■ Your goal ■
Output all of the material beneath this line exactly as it is.
################
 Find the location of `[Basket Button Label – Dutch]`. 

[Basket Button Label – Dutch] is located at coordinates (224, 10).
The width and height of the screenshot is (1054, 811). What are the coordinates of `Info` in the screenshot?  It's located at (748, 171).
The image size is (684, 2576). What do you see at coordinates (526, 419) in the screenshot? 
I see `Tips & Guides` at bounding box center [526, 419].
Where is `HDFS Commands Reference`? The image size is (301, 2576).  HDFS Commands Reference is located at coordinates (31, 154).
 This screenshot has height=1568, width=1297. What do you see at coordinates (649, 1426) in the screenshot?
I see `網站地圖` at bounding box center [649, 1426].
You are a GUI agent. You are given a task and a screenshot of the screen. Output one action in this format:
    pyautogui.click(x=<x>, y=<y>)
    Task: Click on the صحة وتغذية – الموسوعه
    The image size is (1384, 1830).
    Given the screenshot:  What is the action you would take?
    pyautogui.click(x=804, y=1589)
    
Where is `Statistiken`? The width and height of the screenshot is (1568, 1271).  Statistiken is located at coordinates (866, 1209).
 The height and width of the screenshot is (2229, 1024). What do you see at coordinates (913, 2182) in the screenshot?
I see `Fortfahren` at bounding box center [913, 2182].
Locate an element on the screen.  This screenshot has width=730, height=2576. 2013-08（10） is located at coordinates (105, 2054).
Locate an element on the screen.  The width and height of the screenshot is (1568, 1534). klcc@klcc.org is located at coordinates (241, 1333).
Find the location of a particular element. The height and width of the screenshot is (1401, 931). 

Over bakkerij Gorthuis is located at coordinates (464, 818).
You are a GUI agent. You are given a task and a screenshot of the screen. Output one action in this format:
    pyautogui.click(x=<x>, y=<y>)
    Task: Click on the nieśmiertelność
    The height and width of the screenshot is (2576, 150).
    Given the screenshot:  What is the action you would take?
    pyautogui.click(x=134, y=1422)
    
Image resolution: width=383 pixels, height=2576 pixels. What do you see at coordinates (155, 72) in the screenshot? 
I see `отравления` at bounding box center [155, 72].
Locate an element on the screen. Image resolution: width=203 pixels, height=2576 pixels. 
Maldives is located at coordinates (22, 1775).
################
■ The answer ■
 Find the location of `[Basket Button Label – Dutch]`. 

[Basket Button Label – Dutch] is located at coordinates (224, 10).
The width and height of the screenshot is (1054, 811). What are the coordinates of `Info` in the screenshot?  It's located at (748, 171).
The image size is (684, 2576). What do you see at coordinates (526, 419) in the screenshot? 
I see `Tips & Guides` at bounding box center [526, 419].
Where is `HDFS Commands Reference`? The image size is (301, 2576).  HDFS Commands Reference is located at coordinates (31, 154).
 This screenshot has height=1568, width=1297. What do you see at coordinates (649, 1426) in the screenshot?
I see `網站地圖` at bounding box center [649, 1426].
You are a GUI agent. You are given a task and a screenshot of the screen. Output one action in this format:
    pyautogui.click(x=<x>, y=<y>)
    Task: Click on the صحة وتغذية – الموسوعه
    The image size is (1384, 1830).
    Given the screenshot:  What is the action you would take?
    pyautogui.click(x=804, y=1589)
    
Where is `Statistiken`? The width and height of the screenshot is (1568, 1271).  Statistiken is located at coordinates (866, 1209).
 The height and width of the screenshot is (2229, 1024). What do you see at coordinates (913, 2182) in the screenshot?
I see `Fortfahren` at bounding box center [913, 2182].
Locate an element on the screen.  This screenshot has width=730, height=2576. 2013-08（10） is located at coordinates (105, 2054).
Locate an element on the screen.  The width and height of the screenshot is (1568, 1534). klcc@klcc.org is located at coordinates (241, 1333).
Find the location of a particular element. The height and width of the screenshot is (1401, 931). 

Over bakkerij Gorthuis is located at coordinates (464, 818).
You are a GUI agent. You are given a task and a screenshot of the screen. Output one action in this format:
    pyautogui.click(x=<x>, y=<y>)
    Task: Click on the nieśmiertelność
    The height and width of the screenshot is (2576, 150).
    Given the screenshot:  What is the action you would take?
    pyautogui.click(x=134, y=1422)
    
Image resolution: width=383 pixels, height=2576 pixels. What do you see at coordinates (155, 72) in the screenshot? 
I see `отравления` at bounding box center [155, 72].
Locate an element on the screen. Image resolution: width=203 pixels, height=2576 pixels. 
Maldives is located at coordinates (22, 1775).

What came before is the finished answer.